Extracted page text data:
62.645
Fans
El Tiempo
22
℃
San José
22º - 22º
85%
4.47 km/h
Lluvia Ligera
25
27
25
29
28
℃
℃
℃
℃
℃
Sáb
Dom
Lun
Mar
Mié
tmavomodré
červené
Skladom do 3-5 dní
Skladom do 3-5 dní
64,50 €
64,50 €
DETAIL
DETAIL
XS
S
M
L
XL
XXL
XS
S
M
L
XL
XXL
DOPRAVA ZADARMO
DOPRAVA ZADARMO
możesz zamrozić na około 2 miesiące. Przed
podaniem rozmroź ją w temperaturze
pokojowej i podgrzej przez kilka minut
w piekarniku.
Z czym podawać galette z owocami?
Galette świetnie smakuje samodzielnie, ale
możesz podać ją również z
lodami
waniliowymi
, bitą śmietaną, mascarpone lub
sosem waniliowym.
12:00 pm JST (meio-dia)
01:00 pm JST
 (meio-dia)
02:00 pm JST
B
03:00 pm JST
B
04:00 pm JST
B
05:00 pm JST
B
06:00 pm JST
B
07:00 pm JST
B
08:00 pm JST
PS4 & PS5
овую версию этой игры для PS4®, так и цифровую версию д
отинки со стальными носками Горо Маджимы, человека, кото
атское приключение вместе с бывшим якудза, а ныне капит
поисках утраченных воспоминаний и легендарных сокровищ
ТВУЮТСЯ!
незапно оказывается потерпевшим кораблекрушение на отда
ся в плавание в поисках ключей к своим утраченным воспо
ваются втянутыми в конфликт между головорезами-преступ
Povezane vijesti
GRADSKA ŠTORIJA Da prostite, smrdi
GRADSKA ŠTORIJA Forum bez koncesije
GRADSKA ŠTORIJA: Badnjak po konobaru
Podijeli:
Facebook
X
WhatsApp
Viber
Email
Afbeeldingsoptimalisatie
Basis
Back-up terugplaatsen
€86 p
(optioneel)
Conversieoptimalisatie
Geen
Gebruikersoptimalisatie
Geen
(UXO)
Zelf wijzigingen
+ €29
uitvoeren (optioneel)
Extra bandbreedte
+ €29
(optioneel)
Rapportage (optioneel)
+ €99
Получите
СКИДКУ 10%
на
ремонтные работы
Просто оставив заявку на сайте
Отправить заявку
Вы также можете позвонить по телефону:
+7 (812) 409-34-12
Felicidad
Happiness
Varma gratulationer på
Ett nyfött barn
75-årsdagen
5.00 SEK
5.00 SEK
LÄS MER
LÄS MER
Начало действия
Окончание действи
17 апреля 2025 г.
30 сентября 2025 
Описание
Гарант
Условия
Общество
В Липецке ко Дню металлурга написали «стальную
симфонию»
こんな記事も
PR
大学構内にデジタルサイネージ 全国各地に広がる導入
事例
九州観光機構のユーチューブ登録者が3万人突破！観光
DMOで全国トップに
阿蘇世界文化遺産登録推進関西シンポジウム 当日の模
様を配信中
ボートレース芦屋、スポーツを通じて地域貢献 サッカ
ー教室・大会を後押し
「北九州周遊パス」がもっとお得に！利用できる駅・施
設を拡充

What you have to do:
Give back every entry, word for word.

Written response:
62.645
Fans
El Tiempo
22
℃
San José
22º - 22º
85%
4.47 km/h
Lluvia Ligera
25
27
25
29
28
℃
℃
℃
℃
℃
Sáb
Dom
Lun
Mar
Mié
tmavomodré
červené
Skladom do 3-5 dní
Skladom do 3-5 dní
64,50 €
64,50 €
DETAIL
DETAIL
XS
S
M
L
XL
XXL
XS
S
M
L
XL
XXL
DOPRAVA ZADARMO
DOPRAVA ZADARMO
możesz zamrozić na około 2 miesiące. Przed
podaniem rozmroź ją w temperaturze
pokojowej i podgrzej przez kilka minut
w piekarniku.
Z czym podawać galette z owocami?
Galette świetnie smakuje samodzielnie, ale
możesz podać ją również z
lodami
waniliowymi
, bitą śmietaną, mascarpone lub
sosem waniliowym.
12:00 pm JST (meio-dia)
01:00 pm JST
 (meio-dia)
02:00 pm JST
B
03:00 pm JST
B
04:00 pm JST
B
05:00 pm JST
B
06:00 pm JST
B
07:00 pm JST
B
08:00 pm JST
PS4 & PS5
овую версию этой игры для PS4®, так и цифровую версию д
отинки со стальными носками Горо Маджимы, человека, кото
атское приключение вместе с бывшим якудза, а ныне капит
поисках утраченных воспоминаний и легендарных сокровищ
ТВУЮТСЯ!
незапно оказывается потерпевшим кораблекрушение на отда
ся в плавание в поисках ключей к своим утраченным воспо
ваются втянутыми в конфликт между головорезами-преступ
Povezane vijesti
GRADSKA ŠTORIJA Da prostite, smrdi
GRADSKA ŠTORIJA Forum bez koncesije
GRADSKA ŠTORIJA: Badnjak po konobaru
Podijeli:
Facebook
X
WhatsApp
Viber
Email
Afbeeldingsoptimalisatie
Basis
Back-up terugplaatsen
€86 p
(optioneel)
Conversieoptimalisatie
Geen
Gebruikersoptimalisatie
Geen
(UXO)
Zelf wijzigingen
+ €29
uitvoeren (optioneel)
Extra bandbreedte
+ €29
(optioneel)
Rapportage (optioneel)
+ €99
Получите
СКИДКУ 10%
на
ремонтные работы
Просто оставив заявку на сайте
Отправить заявку
Вы также можете позвонить по телефону:
+7 (812) 409-34-12
Felicidad
Happiness
Varma gratulationer på
Ett nyfött barn
75-årsdagen
5.00 SEK
5.00 SEK
LÄS MER
LÄS MER
Начало действия
Окончание действи
17 апреля 2025 г.
30 сентября 2025 
Описание
Гарант
Условия
Общество
В Липецке ко Дню металлурга написали «стальную
симфонию»
こんな記事も
PR
大学構内にデジタルサイネージ 全国各地に広がる導入
事例
九州観光機構のユーチューブ登録者が3万人突破！観光
DMOで全国トップに
阿蘇世界文化遺産登録推進関西シンポジウム 当日の模
様を配信中
ボートレース芦屋、スポーツを通じて地域貢献 サッカ
ー教室・大会を後押し
「北九州周遊パス」がもっとお得に！利用できる駅・施
設を拡充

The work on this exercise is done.